Annie recognizes Ellis from pictures she’s seen over the years. The Baine brothers are almost as much a legend as Aunt Juna. Ellis Baine especially, because he was the first one chased away by his own mama. Every five years since the year Joseph Carl Baine was hanged, newspaper people show up in town and start asking questions. While they couldn’t have known it in 1936, they know it now: Joseph Carl Baine was the last man publicly hanged in all of the United States of America, and history will always make that a fact worth revisiting. Those reporters want to meet a Baine brother, and a few have even knocked on the Baines’ door. In the early days, before the last brother was gone, those reporters who braved such a knock found themselves staring into the end of a shotgun.

 

In addition to tracking down Baines and visiting the crossroad where Joseph Carl is buried, those reporters come knocking on the Hollerans’ door too. Whenever a year rolls around that ends in a one or a six, Daddy will ready himself. For some reason, newspapers mark time in blocks of five years and ten years. The reporters ask after Juna Crowley, and is this the right house? Has she ever returned? Does she ever write? And is this the child? Usually Daddy has chased them off before they get a glimpse of Annie and can ask that last question.

 

Even now, every five years, those newspapers come, once from as far away as New York City. They write about the female sheriff and the appetite of a small town to witness a man hang. Some say the stories those reporters write are filled with lies. Folks were there. They know the truth. Doesn’t much matter what folks here might know when the folks reading those made-up stories are all the way up in New York City or Dayton, Ohio, or Washington, DC.

 

Those reporters still come even though the last Baine brother left years ago.

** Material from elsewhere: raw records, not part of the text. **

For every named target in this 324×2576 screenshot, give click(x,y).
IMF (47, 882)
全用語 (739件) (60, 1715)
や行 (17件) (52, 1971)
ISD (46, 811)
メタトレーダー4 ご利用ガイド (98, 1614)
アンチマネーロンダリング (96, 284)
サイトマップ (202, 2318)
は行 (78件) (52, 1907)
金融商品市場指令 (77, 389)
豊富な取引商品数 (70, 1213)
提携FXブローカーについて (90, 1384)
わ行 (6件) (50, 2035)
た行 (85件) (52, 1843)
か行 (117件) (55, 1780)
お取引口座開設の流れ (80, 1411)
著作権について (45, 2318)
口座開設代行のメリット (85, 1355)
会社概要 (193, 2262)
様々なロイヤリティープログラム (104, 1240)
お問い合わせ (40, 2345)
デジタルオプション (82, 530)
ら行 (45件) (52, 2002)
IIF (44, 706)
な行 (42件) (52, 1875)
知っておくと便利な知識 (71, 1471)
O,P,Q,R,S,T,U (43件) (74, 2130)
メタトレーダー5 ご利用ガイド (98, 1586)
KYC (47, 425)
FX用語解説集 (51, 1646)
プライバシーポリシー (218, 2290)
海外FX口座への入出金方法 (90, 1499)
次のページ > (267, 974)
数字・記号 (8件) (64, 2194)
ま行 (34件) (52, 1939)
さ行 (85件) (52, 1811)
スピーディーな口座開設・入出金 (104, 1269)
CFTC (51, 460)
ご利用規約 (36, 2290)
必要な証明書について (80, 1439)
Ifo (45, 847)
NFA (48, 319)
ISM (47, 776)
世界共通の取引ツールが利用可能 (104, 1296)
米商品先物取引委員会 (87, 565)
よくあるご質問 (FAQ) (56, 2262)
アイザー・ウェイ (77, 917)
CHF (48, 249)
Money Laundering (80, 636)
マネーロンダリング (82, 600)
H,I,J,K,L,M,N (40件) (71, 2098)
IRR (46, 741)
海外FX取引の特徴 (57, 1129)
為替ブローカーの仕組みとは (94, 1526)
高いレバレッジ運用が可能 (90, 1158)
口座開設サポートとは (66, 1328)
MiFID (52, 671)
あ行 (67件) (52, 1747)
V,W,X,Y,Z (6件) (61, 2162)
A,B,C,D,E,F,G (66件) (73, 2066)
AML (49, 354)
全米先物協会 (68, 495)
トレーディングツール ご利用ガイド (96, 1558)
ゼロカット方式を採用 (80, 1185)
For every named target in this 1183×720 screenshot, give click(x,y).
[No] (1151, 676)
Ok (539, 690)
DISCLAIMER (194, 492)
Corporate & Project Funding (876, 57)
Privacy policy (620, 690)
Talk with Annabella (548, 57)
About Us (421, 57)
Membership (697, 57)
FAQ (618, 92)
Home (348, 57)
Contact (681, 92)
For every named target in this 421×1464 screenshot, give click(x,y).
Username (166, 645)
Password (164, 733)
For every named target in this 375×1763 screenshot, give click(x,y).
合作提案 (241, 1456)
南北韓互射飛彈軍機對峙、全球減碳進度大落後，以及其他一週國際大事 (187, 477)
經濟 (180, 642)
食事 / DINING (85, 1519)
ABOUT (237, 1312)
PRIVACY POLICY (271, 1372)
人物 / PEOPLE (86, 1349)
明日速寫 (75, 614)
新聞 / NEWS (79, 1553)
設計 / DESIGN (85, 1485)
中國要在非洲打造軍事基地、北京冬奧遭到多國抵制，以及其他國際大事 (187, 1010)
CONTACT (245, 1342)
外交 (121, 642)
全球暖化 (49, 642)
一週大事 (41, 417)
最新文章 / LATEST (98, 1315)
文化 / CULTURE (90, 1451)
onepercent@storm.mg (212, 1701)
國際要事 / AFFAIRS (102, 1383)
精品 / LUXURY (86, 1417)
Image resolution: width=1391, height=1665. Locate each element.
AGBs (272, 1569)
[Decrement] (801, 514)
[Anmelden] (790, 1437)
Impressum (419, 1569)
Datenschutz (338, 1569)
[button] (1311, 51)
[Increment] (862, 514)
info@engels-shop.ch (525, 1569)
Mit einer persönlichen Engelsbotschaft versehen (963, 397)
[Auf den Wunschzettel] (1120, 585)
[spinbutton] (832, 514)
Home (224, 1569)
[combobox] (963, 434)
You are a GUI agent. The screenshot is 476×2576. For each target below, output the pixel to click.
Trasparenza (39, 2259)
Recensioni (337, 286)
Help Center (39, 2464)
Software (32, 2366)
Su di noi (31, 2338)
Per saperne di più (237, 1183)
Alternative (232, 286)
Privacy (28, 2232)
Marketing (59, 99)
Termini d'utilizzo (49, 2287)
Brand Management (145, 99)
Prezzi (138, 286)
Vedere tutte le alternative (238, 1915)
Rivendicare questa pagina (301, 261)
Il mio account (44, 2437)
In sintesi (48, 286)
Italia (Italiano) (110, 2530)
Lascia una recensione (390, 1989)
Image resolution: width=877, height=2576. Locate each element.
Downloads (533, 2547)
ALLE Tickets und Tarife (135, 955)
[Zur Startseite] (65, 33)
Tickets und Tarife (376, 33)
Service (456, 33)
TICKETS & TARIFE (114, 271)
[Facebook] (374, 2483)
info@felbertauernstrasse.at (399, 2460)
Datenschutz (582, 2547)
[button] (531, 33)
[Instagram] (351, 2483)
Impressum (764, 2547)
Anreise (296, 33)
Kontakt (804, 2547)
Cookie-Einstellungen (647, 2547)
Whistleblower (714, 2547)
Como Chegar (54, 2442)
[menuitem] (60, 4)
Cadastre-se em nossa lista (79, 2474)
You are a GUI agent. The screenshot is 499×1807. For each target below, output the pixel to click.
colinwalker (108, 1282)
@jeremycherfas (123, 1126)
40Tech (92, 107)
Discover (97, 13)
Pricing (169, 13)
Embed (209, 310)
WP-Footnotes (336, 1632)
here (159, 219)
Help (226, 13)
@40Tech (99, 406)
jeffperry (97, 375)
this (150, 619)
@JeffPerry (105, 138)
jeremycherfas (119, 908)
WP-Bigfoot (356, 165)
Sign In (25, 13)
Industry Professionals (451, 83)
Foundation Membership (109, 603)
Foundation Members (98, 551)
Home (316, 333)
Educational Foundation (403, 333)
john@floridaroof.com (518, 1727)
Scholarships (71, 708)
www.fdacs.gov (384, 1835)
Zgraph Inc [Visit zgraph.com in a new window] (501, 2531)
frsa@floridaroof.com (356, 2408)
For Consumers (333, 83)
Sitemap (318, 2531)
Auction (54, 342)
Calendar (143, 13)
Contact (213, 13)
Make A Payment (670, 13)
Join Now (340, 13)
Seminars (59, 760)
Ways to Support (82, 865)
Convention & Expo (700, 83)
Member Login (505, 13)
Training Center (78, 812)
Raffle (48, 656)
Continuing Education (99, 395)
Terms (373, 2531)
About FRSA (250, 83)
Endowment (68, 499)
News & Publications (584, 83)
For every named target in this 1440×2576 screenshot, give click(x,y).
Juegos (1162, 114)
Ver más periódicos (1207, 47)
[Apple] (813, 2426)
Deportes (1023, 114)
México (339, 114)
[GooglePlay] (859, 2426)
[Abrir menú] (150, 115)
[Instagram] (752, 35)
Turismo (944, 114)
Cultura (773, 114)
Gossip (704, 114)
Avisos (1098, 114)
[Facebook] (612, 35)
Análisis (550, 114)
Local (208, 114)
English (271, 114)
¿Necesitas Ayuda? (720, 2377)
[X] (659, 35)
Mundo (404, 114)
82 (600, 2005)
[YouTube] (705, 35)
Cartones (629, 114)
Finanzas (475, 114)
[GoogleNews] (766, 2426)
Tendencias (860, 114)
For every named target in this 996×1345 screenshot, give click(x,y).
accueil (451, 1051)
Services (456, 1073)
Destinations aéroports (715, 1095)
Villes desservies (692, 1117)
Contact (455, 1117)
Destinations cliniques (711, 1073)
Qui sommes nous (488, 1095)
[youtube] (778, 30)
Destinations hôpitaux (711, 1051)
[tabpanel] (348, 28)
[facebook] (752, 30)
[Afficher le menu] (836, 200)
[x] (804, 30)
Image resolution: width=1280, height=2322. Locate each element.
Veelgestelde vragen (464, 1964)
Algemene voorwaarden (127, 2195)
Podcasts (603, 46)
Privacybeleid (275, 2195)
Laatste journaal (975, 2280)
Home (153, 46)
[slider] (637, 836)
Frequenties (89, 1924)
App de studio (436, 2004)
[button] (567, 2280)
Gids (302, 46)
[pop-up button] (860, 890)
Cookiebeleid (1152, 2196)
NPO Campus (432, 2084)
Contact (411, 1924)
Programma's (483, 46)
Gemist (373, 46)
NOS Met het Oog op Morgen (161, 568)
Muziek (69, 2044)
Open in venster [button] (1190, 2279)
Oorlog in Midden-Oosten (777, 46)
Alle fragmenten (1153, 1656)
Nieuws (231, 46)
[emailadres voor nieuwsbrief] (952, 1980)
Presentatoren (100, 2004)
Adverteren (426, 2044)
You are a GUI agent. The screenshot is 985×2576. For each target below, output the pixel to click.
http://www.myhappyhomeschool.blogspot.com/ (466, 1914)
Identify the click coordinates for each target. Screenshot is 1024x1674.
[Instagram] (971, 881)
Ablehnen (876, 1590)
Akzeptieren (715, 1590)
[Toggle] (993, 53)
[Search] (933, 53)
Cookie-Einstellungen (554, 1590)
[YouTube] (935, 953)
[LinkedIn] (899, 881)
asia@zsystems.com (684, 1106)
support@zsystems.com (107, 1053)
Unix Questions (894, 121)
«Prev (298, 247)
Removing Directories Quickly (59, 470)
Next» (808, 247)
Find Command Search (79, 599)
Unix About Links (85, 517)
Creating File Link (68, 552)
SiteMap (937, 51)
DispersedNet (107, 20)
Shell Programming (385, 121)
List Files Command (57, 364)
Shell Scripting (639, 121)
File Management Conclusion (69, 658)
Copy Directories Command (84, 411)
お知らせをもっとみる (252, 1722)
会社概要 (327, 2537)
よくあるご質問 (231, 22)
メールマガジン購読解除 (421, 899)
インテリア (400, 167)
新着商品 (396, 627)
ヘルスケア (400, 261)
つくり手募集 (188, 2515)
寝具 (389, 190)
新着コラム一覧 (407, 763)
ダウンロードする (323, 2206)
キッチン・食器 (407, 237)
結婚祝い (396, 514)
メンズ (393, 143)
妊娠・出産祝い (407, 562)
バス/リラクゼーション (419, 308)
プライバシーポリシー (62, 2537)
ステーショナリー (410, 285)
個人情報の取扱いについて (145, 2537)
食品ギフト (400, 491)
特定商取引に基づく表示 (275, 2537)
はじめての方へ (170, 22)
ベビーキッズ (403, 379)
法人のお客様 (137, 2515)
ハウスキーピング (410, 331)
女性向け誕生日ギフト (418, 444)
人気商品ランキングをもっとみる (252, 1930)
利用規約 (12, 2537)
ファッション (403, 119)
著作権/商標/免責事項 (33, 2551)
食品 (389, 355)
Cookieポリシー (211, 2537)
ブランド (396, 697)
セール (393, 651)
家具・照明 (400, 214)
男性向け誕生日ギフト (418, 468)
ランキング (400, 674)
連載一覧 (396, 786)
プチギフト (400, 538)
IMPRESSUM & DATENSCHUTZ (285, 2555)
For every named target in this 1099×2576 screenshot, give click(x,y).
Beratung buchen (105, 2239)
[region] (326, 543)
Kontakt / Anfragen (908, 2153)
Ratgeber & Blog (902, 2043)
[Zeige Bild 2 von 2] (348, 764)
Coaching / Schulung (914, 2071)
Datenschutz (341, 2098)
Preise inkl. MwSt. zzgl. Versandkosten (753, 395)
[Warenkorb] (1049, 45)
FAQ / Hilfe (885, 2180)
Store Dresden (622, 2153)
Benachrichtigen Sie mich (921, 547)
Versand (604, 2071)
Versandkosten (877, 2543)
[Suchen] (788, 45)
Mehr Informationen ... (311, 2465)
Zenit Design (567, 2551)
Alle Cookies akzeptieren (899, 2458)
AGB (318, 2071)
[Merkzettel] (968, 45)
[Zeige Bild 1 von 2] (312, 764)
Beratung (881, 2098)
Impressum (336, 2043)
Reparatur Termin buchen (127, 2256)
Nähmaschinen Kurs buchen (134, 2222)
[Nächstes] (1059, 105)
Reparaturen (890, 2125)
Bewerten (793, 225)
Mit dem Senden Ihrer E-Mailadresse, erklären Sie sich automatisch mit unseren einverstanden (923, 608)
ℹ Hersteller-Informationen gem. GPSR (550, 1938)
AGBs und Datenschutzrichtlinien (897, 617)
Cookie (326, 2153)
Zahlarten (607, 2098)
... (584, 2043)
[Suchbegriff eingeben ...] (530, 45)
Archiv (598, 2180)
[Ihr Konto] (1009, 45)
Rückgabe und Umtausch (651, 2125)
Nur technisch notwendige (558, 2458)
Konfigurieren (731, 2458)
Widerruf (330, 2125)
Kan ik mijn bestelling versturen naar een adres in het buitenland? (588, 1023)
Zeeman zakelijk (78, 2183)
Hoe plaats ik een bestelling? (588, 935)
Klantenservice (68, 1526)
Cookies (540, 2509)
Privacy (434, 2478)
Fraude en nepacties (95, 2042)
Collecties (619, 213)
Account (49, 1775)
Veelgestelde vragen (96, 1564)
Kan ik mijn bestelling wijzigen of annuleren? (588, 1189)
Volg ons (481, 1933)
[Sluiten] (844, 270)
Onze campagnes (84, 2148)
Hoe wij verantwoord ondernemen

The folks in town do their best to make life unpleasant for those reporters. Not a single room will be for rent in all the county. The café will close its empty tables when one of them walks through the door. And not one person will have one thing to say about the Crowleys or the Baines.

 

“Afternoon, John,” Ellis Baine says to Daddy.

 

Trailing everyone else by a full minute, the sheriff finally makes his way inside, wiping his face with that same limp kerchief as he steps into the kitchen. Jacob holds open the door for him and takes the sheriff’s hat and Daddy’s too, which the sheriff must have picked up on his way toward the house. Sweat stains have grown out from under the sheriff’s arms, and a button on his shirt has popped open or maybe popped off entirely, exposing his white undershirt.

 

“Didn’t waste no time, did you, Ellis?” the sheriff says, pulling out a chair and dropping down on it. “Marrying a cook as fine as my Bethany is a blessing and a curse,” he says, patting his large stomach. “Annie, you here?” He turns in his seat, his stomach sagging to his lap.

 

“Yes, sir,” Annie says, sliding a step to the right so the sheriff can see her standing behind Daddy.